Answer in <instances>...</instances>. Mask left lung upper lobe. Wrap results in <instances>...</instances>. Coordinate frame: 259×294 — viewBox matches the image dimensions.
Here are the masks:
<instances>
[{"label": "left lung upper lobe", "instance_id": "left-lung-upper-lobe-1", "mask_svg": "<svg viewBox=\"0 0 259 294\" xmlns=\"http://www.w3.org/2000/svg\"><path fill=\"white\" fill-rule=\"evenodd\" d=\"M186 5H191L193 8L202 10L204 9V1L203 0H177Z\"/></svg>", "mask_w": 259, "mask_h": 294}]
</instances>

Try it: Send back all of the material exactly as given.

Solution to this exercise:
Answer in <instances>...</instances>. Mask left lung upper lobe. Wrap results in <instances>...</instances>. Coordinate frame: 259×294 — viewBox matches the image dimensions.
Here are the masks:
<instances>
[{"label": "left lung upper lobe", "instance_id": "left-lung-upper-lobe-1", "mask_svg": "<svg viewBox=\"0 0 259 294\" xmlns=\"http://www.w3.org/2000/svg\"><path fill=\"white\" fill-rule=\"evenodd\" d=\"M186 5H191L193 8L202 10L204 9V1L203 0H177Z\"/></svg>", "mask_w": 259, "mask_h": 294}]
</instances>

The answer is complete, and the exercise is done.